Aim of the task: For the records below, please print exactly and only the lines from the one with "Asian thriller, and" down to the one with "Major providers like Gmail and Outlook ignore", both ends included, omitting the pictures.

Source data:
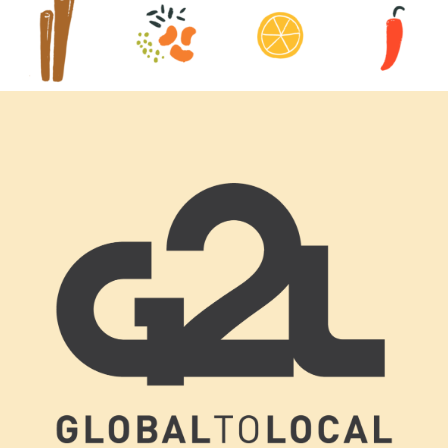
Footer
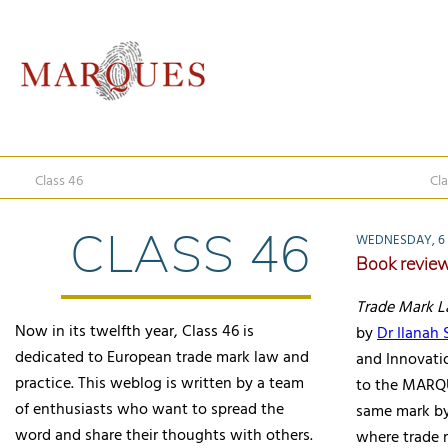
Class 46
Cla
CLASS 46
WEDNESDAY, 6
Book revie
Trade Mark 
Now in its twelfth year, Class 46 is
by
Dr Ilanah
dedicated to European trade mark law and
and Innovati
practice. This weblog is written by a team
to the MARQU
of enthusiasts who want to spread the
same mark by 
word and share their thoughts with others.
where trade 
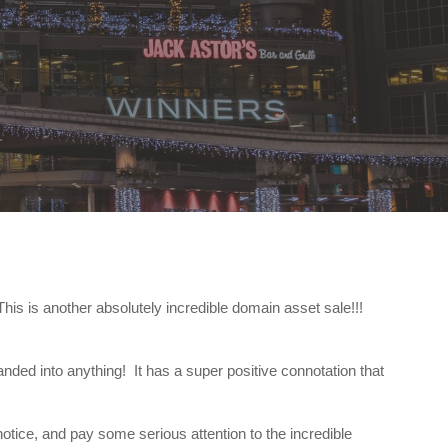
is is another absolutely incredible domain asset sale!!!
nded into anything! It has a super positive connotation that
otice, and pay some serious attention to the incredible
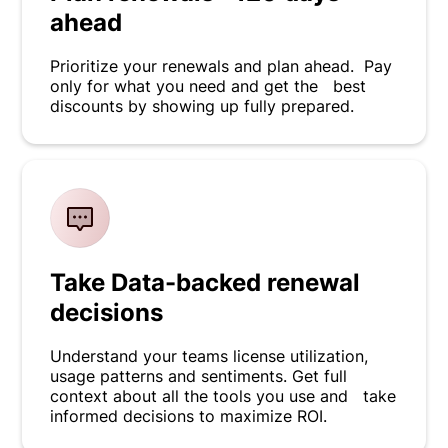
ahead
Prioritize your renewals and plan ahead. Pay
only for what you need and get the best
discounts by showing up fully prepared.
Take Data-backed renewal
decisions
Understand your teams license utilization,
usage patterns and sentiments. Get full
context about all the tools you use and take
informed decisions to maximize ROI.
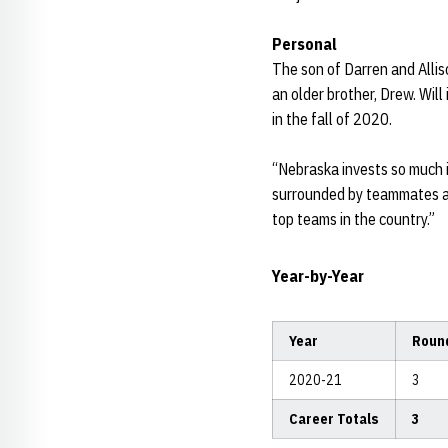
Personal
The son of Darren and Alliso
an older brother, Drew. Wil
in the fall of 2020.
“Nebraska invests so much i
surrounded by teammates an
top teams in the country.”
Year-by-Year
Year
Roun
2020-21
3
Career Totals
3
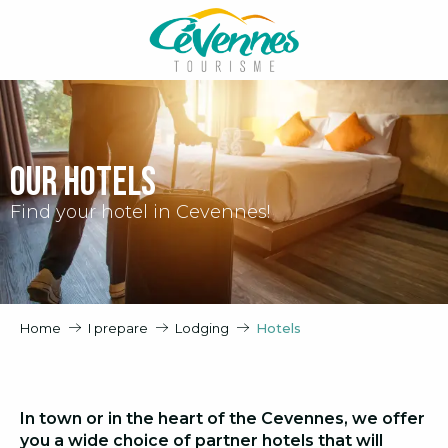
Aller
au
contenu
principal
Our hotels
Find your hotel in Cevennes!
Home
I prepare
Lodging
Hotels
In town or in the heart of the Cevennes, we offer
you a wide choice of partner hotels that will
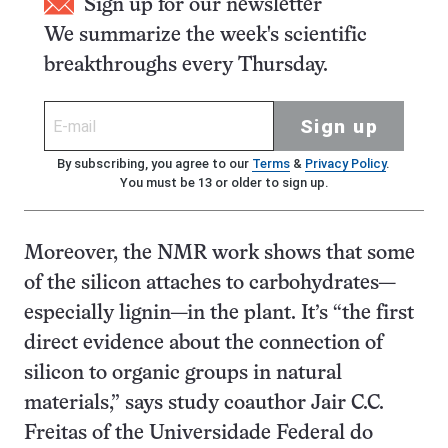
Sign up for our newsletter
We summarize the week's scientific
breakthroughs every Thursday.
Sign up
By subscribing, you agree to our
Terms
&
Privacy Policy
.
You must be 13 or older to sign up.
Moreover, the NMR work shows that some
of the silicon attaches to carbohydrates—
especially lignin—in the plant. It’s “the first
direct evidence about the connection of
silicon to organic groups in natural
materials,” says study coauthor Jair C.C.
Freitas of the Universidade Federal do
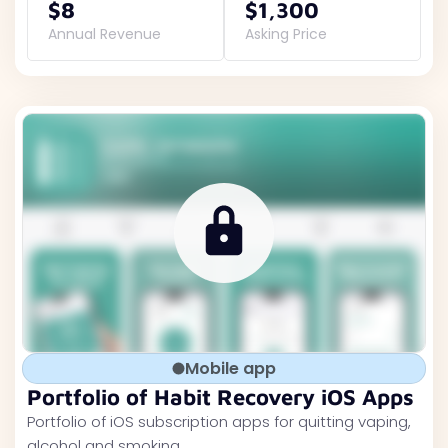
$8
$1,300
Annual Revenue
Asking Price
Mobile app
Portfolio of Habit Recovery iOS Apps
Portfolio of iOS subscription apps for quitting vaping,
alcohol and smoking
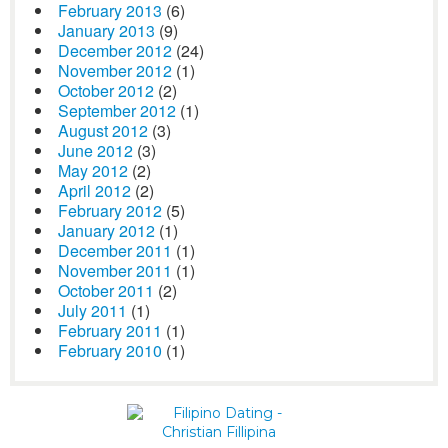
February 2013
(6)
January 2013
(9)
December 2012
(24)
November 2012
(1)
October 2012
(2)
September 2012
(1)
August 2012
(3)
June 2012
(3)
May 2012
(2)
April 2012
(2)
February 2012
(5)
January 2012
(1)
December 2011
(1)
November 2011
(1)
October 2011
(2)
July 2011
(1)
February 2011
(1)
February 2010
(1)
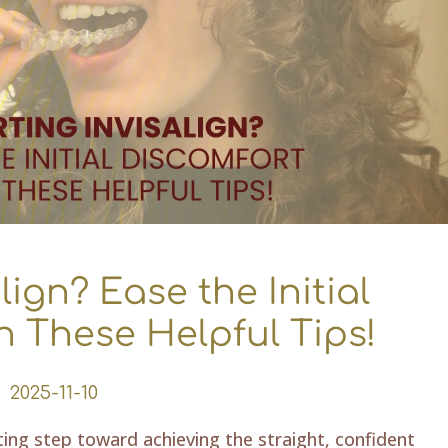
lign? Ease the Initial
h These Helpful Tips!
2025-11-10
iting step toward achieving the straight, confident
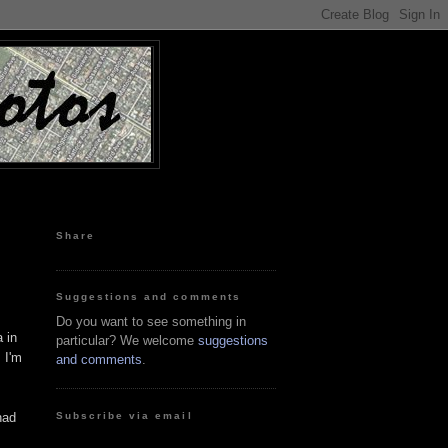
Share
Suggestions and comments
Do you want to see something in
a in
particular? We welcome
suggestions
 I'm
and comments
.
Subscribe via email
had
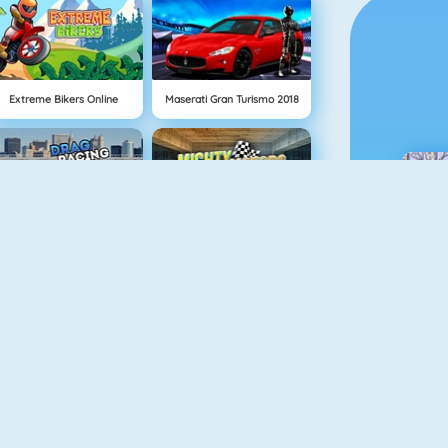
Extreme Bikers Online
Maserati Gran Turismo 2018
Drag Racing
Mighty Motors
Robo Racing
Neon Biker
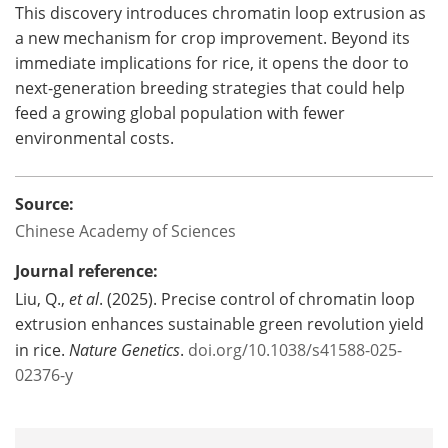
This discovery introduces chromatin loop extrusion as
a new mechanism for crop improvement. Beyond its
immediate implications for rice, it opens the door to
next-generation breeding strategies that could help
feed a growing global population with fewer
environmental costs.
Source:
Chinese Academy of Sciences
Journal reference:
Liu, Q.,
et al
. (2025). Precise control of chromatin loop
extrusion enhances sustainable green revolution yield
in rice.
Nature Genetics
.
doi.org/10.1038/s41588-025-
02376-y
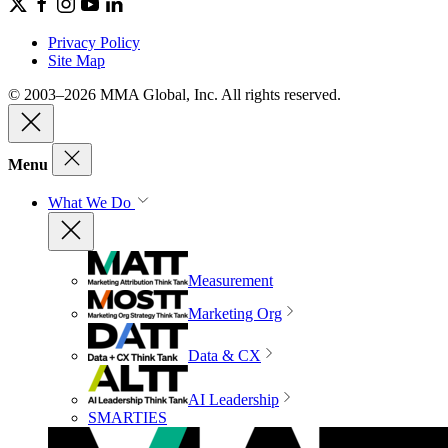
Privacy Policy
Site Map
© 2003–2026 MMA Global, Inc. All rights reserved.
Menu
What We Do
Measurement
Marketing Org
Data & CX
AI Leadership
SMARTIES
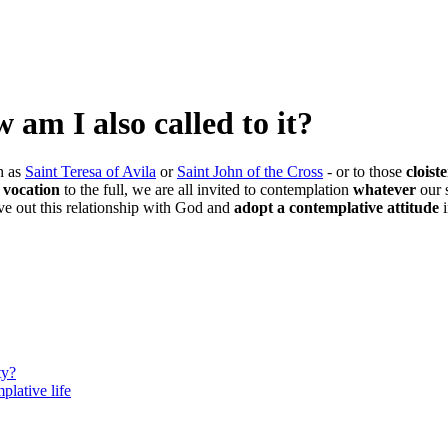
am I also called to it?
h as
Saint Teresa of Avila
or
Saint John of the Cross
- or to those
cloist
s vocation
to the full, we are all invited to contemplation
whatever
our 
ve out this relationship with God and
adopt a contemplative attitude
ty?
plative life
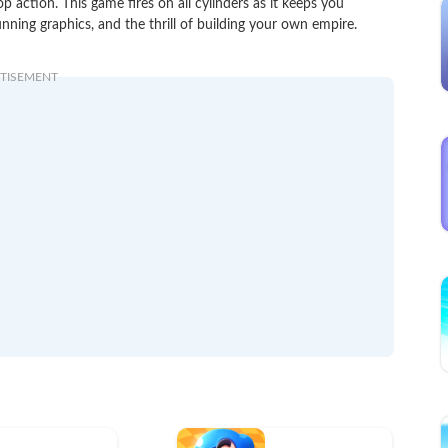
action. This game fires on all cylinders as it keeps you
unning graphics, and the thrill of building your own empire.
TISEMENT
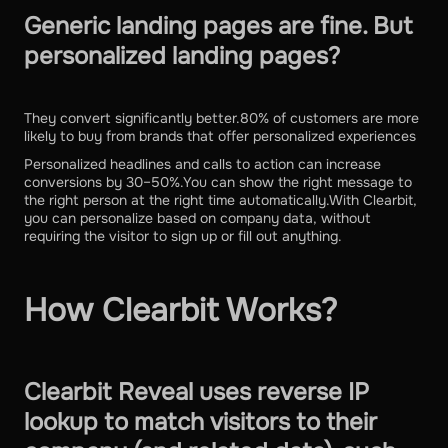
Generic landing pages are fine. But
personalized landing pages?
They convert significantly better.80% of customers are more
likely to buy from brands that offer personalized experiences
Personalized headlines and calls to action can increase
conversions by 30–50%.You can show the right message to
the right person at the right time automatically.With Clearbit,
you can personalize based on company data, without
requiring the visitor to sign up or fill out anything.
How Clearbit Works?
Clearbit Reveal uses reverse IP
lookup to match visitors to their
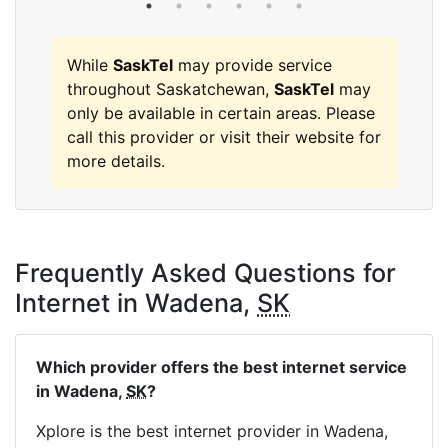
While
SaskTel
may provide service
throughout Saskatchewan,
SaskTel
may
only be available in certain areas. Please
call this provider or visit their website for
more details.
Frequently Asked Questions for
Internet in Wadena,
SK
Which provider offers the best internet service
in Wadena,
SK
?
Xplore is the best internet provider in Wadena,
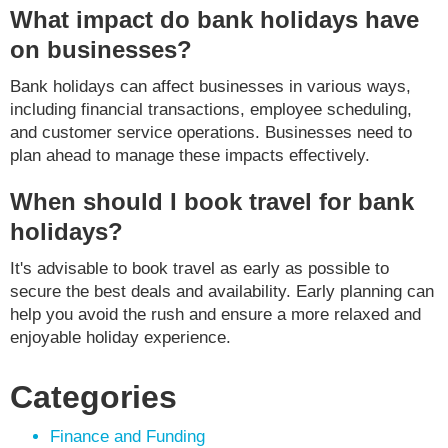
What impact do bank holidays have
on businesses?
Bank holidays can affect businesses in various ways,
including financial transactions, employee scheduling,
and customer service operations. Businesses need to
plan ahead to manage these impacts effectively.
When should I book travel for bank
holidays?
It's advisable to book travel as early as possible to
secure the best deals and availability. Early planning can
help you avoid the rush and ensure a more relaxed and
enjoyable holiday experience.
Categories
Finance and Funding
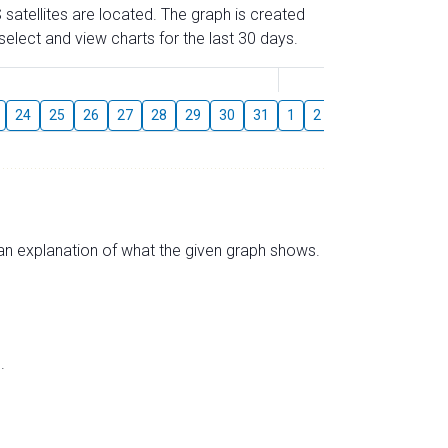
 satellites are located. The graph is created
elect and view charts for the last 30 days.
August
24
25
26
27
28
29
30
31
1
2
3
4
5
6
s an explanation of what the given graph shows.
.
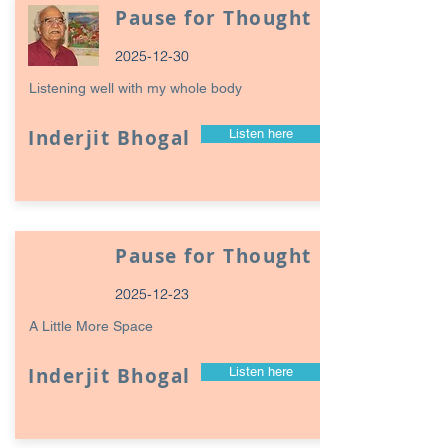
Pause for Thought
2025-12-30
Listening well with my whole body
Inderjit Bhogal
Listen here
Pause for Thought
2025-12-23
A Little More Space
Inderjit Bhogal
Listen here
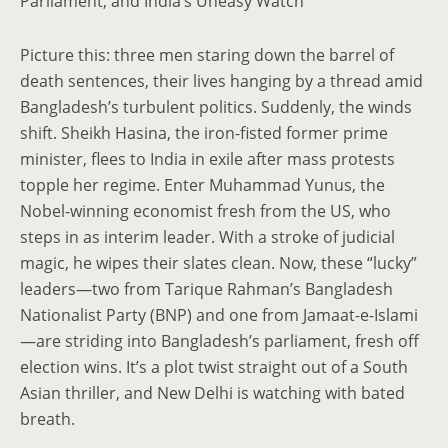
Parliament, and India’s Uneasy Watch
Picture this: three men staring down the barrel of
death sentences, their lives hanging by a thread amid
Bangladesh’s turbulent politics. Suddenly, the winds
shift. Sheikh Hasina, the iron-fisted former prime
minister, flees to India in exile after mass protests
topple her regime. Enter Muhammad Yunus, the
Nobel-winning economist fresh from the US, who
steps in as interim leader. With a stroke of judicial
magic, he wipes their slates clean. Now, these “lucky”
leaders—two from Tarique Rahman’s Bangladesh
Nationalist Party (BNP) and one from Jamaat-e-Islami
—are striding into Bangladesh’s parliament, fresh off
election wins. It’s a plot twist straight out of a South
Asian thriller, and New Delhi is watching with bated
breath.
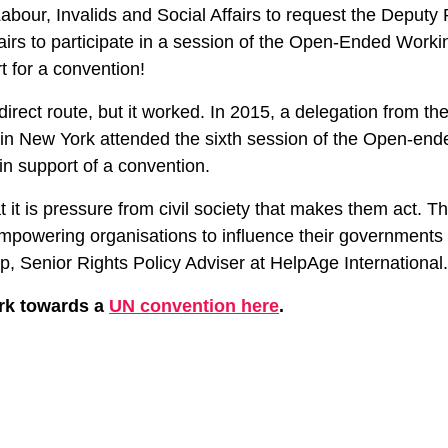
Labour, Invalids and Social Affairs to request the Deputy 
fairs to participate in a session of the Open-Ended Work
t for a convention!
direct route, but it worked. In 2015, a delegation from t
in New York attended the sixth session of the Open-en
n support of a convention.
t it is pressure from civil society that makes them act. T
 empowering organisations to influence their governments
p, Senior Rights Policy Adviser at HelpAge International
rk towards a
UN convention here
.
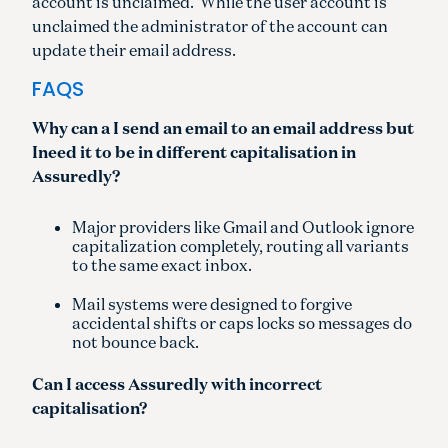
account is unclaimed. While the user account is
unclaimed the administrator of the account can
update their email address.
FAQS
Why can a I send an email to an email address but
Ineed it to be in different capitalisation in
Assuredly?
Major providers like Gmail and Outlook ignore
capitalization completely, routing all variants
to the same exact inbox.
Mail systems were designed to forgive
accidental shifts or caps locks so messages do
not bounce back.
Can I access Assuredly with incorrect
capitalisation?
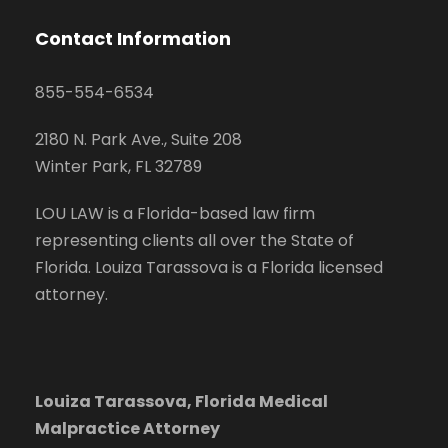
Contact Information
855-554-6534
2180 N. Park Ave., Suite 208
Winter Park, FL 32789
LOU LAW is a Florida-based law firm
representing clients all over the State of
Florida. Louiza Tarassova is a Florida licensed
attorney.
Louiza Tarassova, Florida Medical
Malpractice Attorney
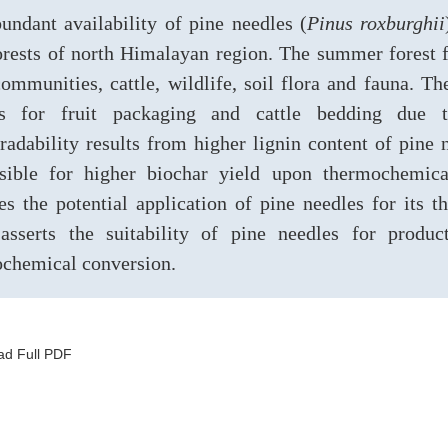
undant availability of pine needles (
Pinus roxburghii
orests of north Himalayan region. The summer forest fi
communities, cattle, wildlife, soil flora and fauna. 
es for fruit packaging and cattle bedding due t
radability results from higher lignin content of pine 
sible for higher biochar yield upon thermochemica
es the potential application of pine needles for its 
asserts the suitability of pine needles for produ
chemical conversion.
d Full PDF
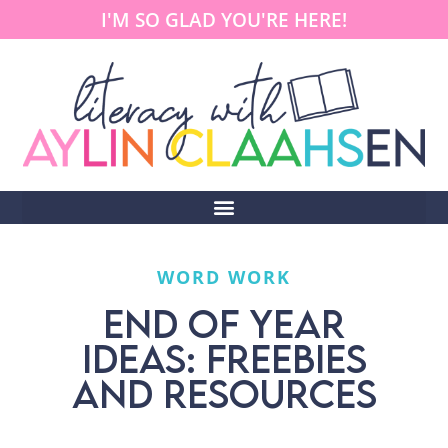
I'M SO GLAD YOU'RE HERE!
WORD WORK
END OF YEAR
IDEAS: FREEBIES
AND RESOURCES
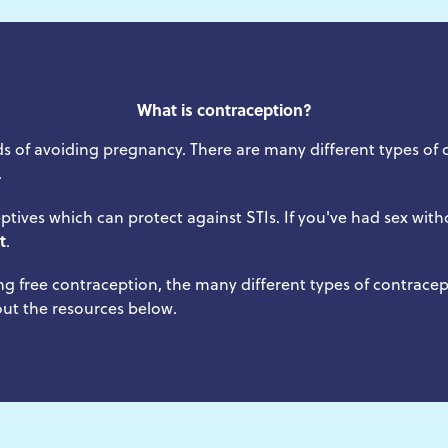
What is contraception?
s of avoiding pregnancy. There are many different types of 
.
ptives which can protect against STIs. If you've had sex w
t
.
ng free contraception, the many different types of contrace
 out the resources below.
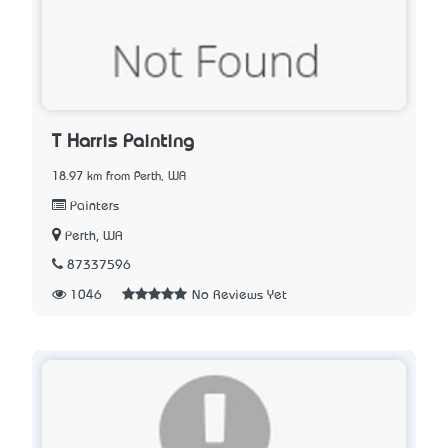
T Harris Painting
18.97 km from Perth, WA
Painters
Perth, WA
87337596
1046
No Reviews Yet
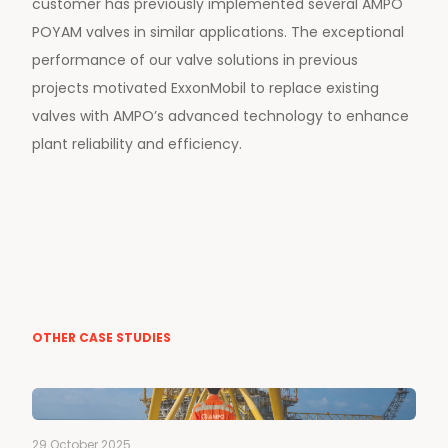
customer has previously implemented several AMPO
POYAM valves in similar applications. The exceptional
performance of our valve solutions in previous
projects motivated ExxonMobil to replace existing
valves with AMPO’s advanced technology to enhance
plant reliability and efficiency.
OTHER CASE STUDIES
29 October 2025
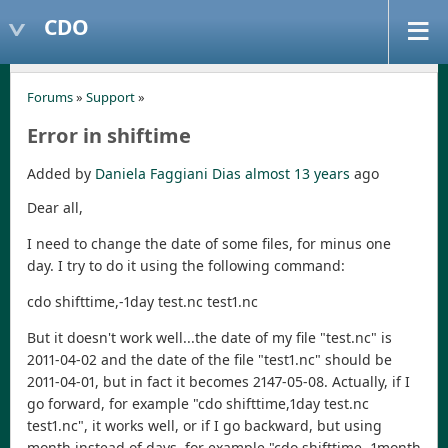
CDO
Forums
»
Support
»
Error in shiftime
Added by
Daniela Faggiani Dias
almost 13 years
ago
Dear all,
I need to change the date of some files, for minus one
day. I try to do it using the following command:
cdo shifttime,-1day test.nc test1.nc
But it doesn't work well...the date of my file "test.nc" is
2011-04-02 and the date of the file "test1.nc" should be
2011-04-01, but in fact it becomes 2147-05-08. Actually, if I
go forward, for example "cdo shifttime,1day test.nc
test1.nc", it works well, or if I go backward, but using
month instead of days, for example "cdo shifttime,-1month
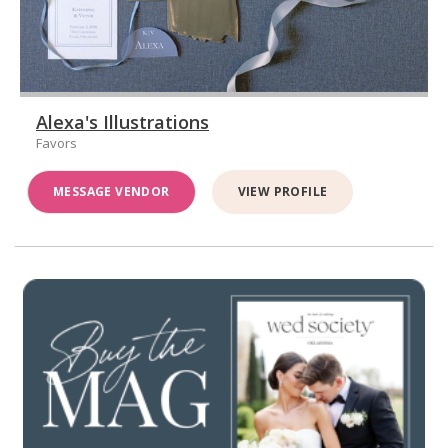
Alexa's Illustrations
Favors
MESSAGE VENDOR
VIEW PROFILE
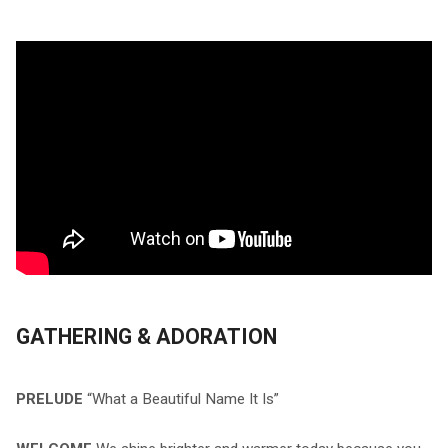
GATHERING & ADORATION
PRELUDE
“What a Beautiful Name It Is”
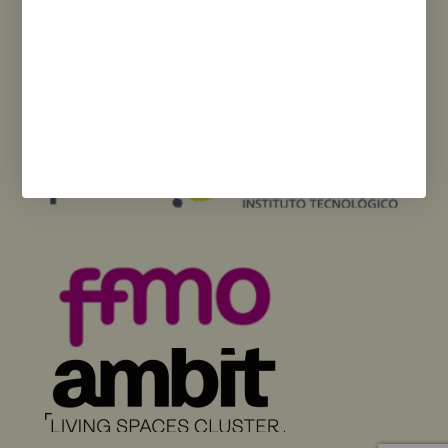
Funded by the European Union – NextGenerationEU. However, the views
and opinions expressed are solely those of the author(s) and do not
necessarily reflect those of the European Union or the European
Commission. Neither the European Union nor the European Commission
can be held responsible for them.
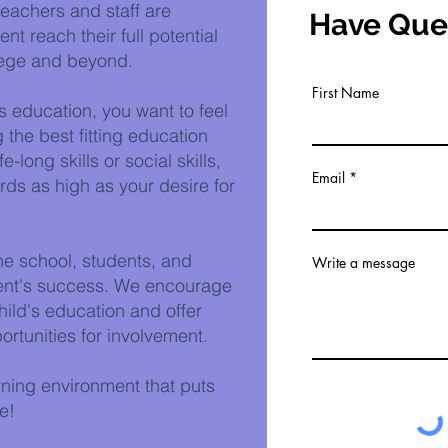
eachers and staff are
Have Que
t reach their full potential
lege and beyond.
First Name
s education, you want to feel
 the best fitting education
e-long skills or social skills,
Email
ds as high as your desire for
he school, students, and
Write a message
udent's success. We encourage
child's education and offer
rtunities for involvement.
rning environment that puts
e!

Answer for the task:
Asian thriller, and New Delhi is watching with bated
breath.
Labour, Invalids and Social Affairs to request the Deputy 
fairs to participate in a session of the Open-Ended Work
t for a convention!
direct route, but it worked. In 2015, a delegation from t
in New York attended the sixth session of the Open-en
n support of a convention.
t it is pressure from civil society that makes them act. T
 empowering organisations to influence their governments
p, Senior Rights Policy Adviser at HelpAge International
rk towards a
UN convention here
.
account is unclaimed. While the user account is
unclaimed the administrator of the account can
update their email address.
FAQS
Why can a I send an email to an email address but
Ineed it to be in different capitalisation in
Assuredly?
Major providers like Gmail and Outlook ignore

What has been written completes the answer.